Only the lines from the one containing "medalhas foi tão" to the end of the records belong in the answer; repeat them exactly and drop the pictures.

________________________

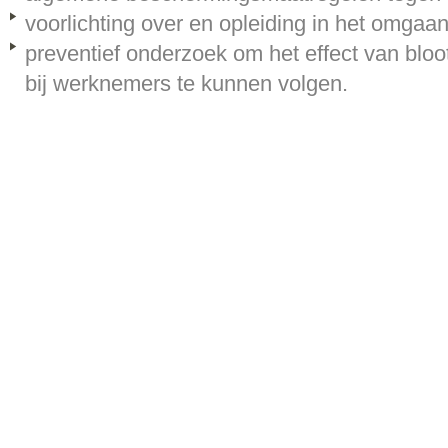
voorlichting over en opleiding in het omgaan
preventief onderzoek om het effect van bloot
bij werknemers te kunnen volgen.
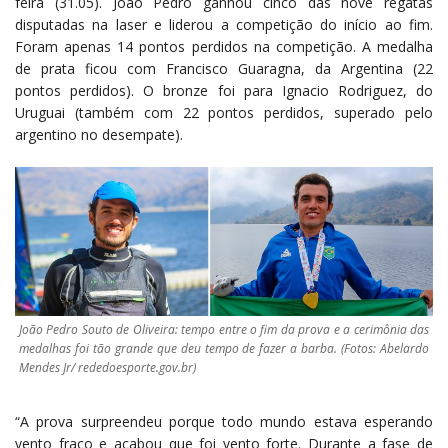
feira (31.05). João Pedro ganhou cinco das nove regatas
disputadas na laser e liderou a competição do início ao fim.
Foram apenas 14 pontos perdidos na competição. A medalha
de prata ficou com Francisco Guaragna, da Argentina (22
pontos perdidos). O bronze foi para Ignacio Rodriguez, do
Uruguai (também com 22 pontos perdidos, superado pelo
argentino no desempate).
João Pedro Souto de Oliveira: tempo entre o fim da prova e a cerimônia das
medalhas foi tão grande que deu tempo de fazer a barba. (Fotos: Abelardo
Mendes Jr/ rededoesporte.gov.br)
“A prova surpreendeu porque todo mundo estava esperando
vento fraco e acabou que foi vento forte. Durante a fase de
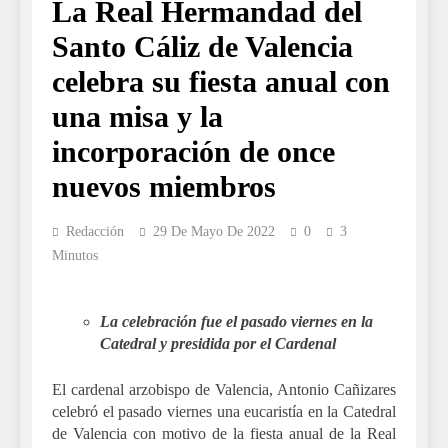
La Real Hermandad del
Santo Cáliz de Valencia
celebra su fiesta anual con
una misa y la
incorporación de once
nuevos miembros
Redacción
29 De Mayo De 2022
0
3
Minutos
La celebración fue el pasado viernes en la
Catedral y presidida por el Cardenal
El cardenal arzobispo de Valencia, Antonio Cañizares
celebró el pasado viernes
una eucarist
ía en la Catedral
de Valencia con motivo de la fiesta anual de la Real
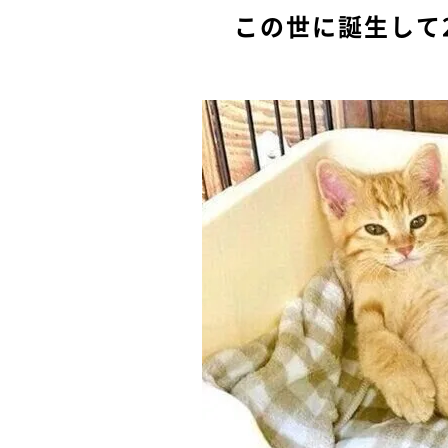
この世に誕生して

________________________

### Response area
medalhas foi tão grande que deu tempo de fazer a barba. (Fotos: Abelardo
Mendes Jr/ rededoesporte.gov.br)
“A prova surpreendeu porque todo mundo estava esperando
vento fraco e acabou que foi vento forte. Durante a fase de
La Real Hermandad del
Santo Cáliz de Valencia
celebra su fiesta anual con
una misa y la
incorporación de once
nuevos miembros
Redacción
29 De Mayo De 2022
0
3
Minutos
La celebración fue el pasado viernes en la
Catedral y presidida por el Cardenal
El cardenal arzobispo de Valencia, Antonio Cañizares
celebró el pasado viernes
una eucarist
ía en la Catedral
de Valencia con motivo de la fiesta anual de la Real
この世に誕生して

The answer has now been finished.